Расмус придвинул к себе свою чарку и сплюнул, другие последовали его примеру. И вот с минуту они сидели молча, переглядываясь, как если бы и впрямь ни у кого из них не было охоты пить первому. В это время Мария Груббе подошла к Серену и что-то шепнула ему, а он в ответ замотал головой. Она хотела было шепнуть еще, но Серен и слушать не стал. На миг она остановилась в нерешительности, затем схватила его кружку и выплеснула содержимое на пол со словами: нечего ему пить, коли кат поднес. Серен вскочил, схватил ее за плечо и выставил за дверь, наказав убираться наверх. Затем спросил себе чарку водки и вернулся на место.
— Посмела бы у меня этак покойница Абелона! — сказал Расмус и выпил.
— И то сказать! — вторил Сальман. — Пускай бога молит, что она не моя баба, а то я, вот те крест, прописал бы ей, как божьим даром дерьмо поливать.
— Да вишь ты, Сальман, дело-то какое, — возразил Расмус, лукаво подмигнув мастеру Герману, — твоя-то баба вроде тебя, не велика птица небось, не из ихних благородий. Баба она простая, этакая же чумичка горемычная, что и мы грешные, а стало быть, чуть простудилась, так ей и выволочка, как у простого пароду заведено. Ну, а будь она, наместо того, ихняя фря дворянская, так ты бы, видать, и не посмел взъерепенить ей дворянскую спинушку, хоть в глаза она тебе наплюй, коли ее милости угодно.
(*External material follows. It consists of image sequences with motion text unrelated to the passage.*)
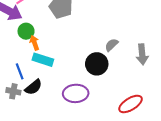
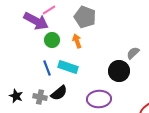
orange arrow: (34, 43) -> (77, 41), moved
blue line: (20, 71) -> (47, 68), moved

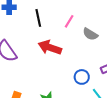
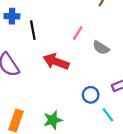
black line: (38, 18) -> (33, 30), moved

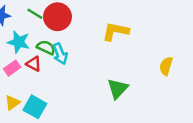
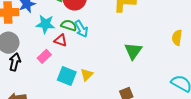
yellow semicircle: (166, 66) -> (177, 38), moved
pink rectangle: (12, 68) -> (44, 56), moved
yellow triangle: (12, 103) -> (87, 75), moved

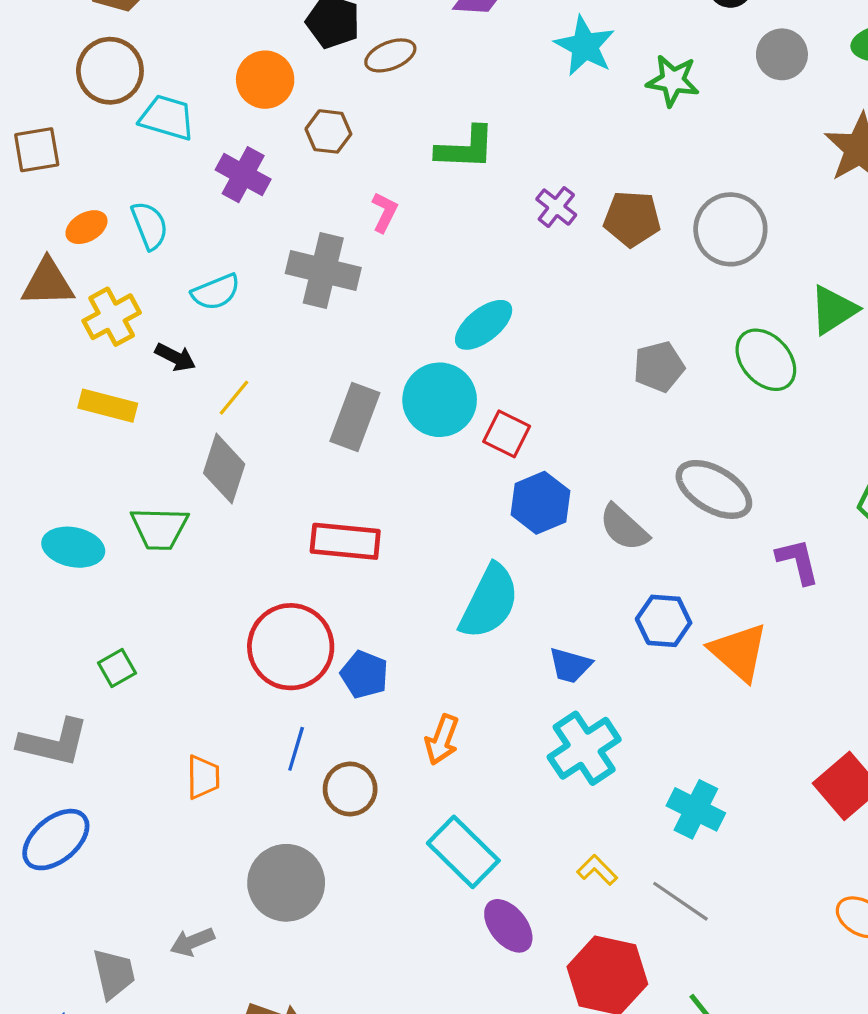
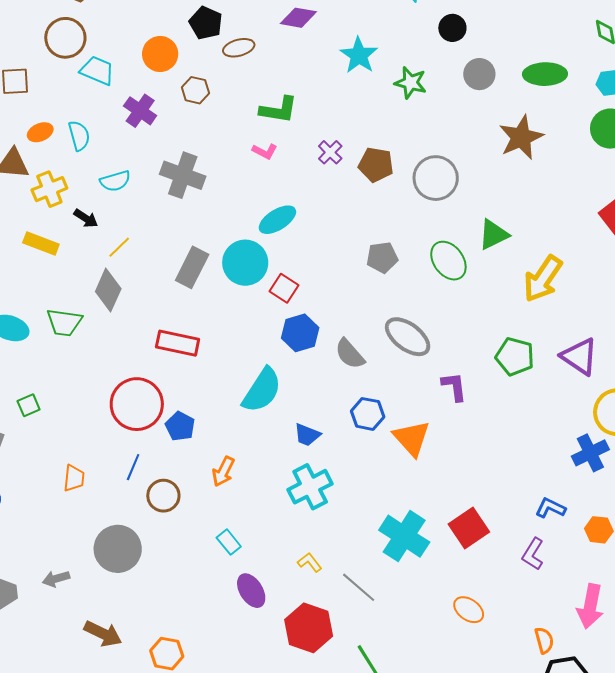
pink L-shape: (385, 212) -> (265, 151), moved, turned 85
cyan cross: (696, 809) -> (404, 536), moved, size x1.4
cyan rectangle: (463, 852) -> (229, 542), size x0.6

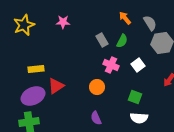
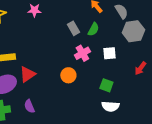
pink cross: (111, 65) -> (82, 53), turned 35
white square: (138, 65) -> (109, 53), turned 32
purple semicircle: (96, 118) -> (29, 106), moved

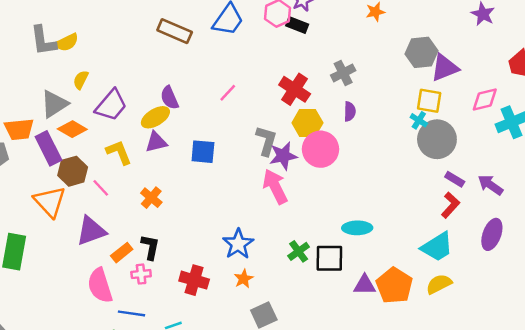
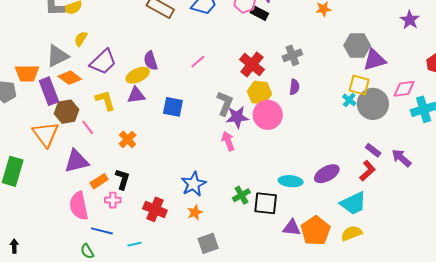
gray circle: (437, 139) -> (373, 104), moved
pink arrow: (275, 187) -> (228, 141), size x0.7
purple ellipse: (492, 234) -> (327, 174), moved, turned 35

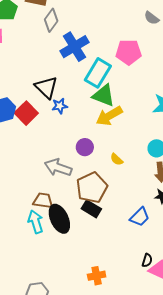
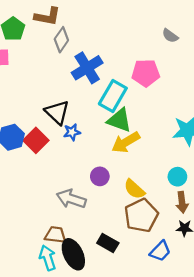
yellow semicircle: (117, 159) -> (134, 189), size x1.5
brown pentagon: (92, 188) -> (141, 216), moved

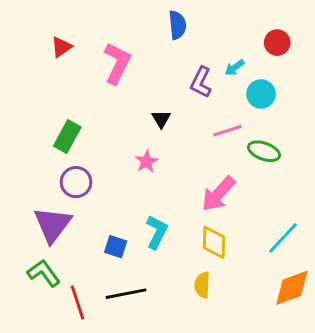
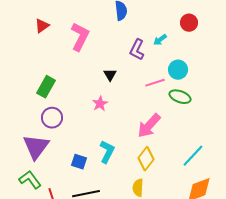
cyan circle: (261, 94) -> (178, 70), moved
yellow diamond: (214, 242) -> (146, 159), turned 35

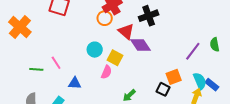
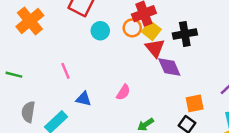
cyan circle: (95, 50) -> (100, 31), moved
yellow square: (115, 58) -> (151, 31), moved
green line: (36, 69) -> (14, 75), moved
orange square: (174, 77) -> (195, 103), moved

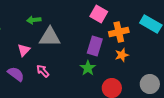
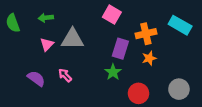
pink square: (99, 14) -> (112, 15), moved
green arrow: (34, 20) -> (46, 18), moved
pink triangle: (24, 50) -> (47, 44), moved

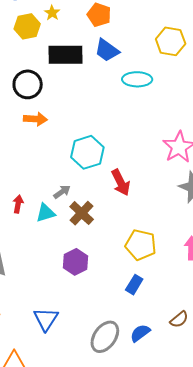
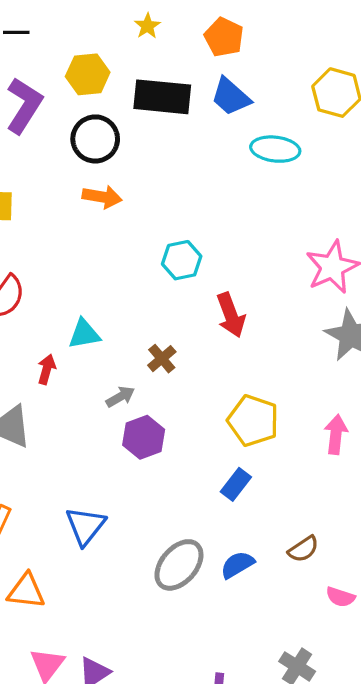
yellow hexagon: (27, 26) -> (88, 74), moved
cyan hexagon: (87, 152) -> (182, 260), size x0.7
gray arrow: (62, 192) -> (120, 397), moved
red arrow: (18, 204) -> (47, 369), moved
cyan triangle: (46, 213) -> (84, 334), moved
brown cross: (82, 213) -> (162, 359), size x0.7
— Нет, уж дудки! Я бы ее, шкуреху чертову, — заругался Сальман, — я бы ее так отпотчевал, что забыла бы, как и зенками ворочать, вот те крест отвозил бы, потаскал бы за волосья-то. Я бы дурь из нее повыколотил, и не пикнула бы больше. Спроси-кось мою, ведома ли ей цепочка тоненькая, на которой Михайлу-то водим, и поглядишь, как у ней сразу спину заломит, только помяни. А чтобы она да сюда сунулась, где я сам сижу, да на пол, что пью, выплеснуть, так нет же, будь она хоть царю дочка родная, не миновать бы ей лупцовки, дубасил бы, покуда руки не занемеют, покудова дух не захватит. А что этакая из себя принцессу-недотрогу корчит, шкуреха окаянная? Что она, тварюга, чище, что ли, чем у других бабы бывают, коли смеет своего же мужа при всем честном народе за столом срамить? По ее, что же выходит, изъян ей, что ли, какой будет, ежели ты ее малость тронешь, потому как ты принял угощение от почтенного человека? Не-ет, послушайся меня, Серен, вот как, — и он сделал движение, словно ударил кого-то, — иначе тебе от ней проку во веки веков не видать.
— Эге! Где нам! Чей бы кулак, да не наш! — сказал Расмус, подзадоривая Серена.
— Поберегись, Щур! А не то покажу тебе, где раки зимуют.
И ушел.
Пройдя наверх к Марии, он пнул за собой дверь и стал отвязывать веревку, которой был завязан их узелок с пожитками.
Мария сидела на краю козел, сколоченных, чтобы служить постелью.
— Ты сердишься, Серен? — спросила она.
— Дай срок, разглядишь.
— Полегче, Серен! Никто еще на меня с той поры, как я в годы вошла, руку не накладывал, и не потерплю я этого.
Пусть себе что хочет, то и делает, а бита будет.
— Серен, ради Христа, ради Христа, Серен, не бей! Не подымай руки на меня, покаешься!
Но Серен схватил ее за косу и исхлестал веревкой. Мария не кричала, а только стонала при каждом ударе.